DUBAI – The United Arab Emirates (UAE) is taking a decisive legal step toward a regulated gaming market by quietly removing gambling and betting provisions from its Civil Code. This move signals that the Emirates’ gaming strategy is transitioning from “high-level vision” to “legislative implementation,” carving out legal space for the dedicated commercial gaming regime set to launch in June 2026.
Legal Housekeeping: Out with the Old, In with the New
Under the UAE’s new Civil Transactions Law (Federal Decree-Law No. 25 of 2025), the civil code will no longer contain the stand-alone section that previously addressed gambling and betting disputes. The new law is scheduled to take effect on June 1, 2026.
- The Repealed Section: The current (soon-to-be-replaced) Federal Law No. 5 of 1985 includes Articles 1012 to 1021, which specifically handle gambling debts, claims, and the recovery of losses.
- The Shift: In the new 2025 Civil Transactions Law, these provisions have been entirely removed. Legal analysis from Greenberg Traurig highlights that the new code does not carry these gambling/betting provisions forward.
Strategic Intent: Empowering the GCGRA
This “scrubbing” is not a sign of the UAE loosening its stance on unauthorized gambling. Instead, it is a precise act of legal housekeeping to avoid regulatory overlap.

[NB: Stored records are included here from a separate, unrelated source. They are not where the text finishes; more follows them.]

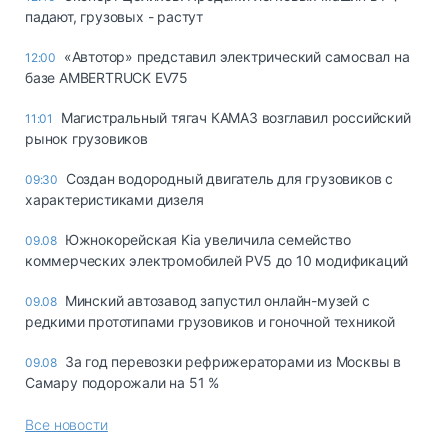
падают, грузовых - растут
«Автотор» представил электрический самосвал на
12:00
базе AMBERTRUCK EV75
Магистральный тягач КАМАЗ возглавил российский
11:01
рынок грузовиков
Создан водородный двигатель для грузовиков с
09:30
характеристиками дизеля
Южнокорейская Kia увеличила семейство
09.08
коммерческих электромобилей PV5 до 10 модификаций
Минский автозавод запустил онлайн-музей с
09.08
редкими прототипами грузовиков и гоночной техникой
За год перевозки рефрижераторами из Москвы в
09.08
Самару подорожали на 51 %
Все новости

- Exclusive Jurisdiction: The UAE has established the General Commercial Gaming Regulatory Authority (GCGRA) as the sole federal executive authority to regulate, license, and supervise commercial gaming activities.

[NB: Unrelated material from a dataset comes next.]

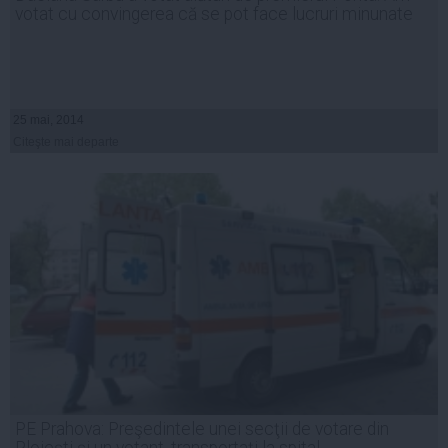
votat cu convingerea că se pot face lucruri minunate
25 mai, 2014
Citeşte mai departe
PE Prahova: Preşedintele unei secţii de votare din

- A Clean Split: By removing gambling from the general civil code, the UAE is achieving a cleaner separation: general principles remain in the civil code, while gaming-specific rules are housed under the GCGRA. This ensures that licensed activities operate under a modern, compliant framework rather than broad 40-year-old civil statutes.
“The UAE is effectively simplifying its legal landscape. This is a clear signal that commercial gaming will no longer be viewed as a general civil dispute matter, but as a highly regulated, stand-alone industry with its own compliance standards.” — Xingbow Legal Analysis
Future Outlook: Further Legal “Tidying”
As the June 2026 deadline approaches, industry observers expect the UAE to undertake further legislative updates. This may include amending criminal statutes to ensure harmony between federal law and the GCGRA’s licensing requirements.
Once the new Civil Transactions Law takes effect, the UAE’s civil code will no longer define how gambling claims are treated. Instead, all such activities will be governed directly by the GCGRA’s specialized licensing and compliance protocols.